● Exercise prompt
Would you transcribe the line that holds "January 2018", plus every line beneath it through the end of the data, exactly and with nothing added?

Top of Provided records

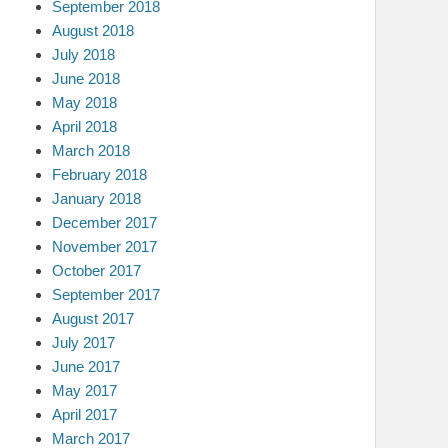
September 2018
August 2018
July 2018
June 2018
May 2018
April 2018
March 2018
February 2018
January 2018
December 2017
November 2017
October 2017
September 2017
August 2017
July 2017
June 2017
May 2017
April 2017
March 2017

Bottom of Provided records

● Answer space
January 2018
December 2017
November 2017
October 2017
September 2017
August 2017
July 2017
June 2017
May 2017
April 2017
March 2017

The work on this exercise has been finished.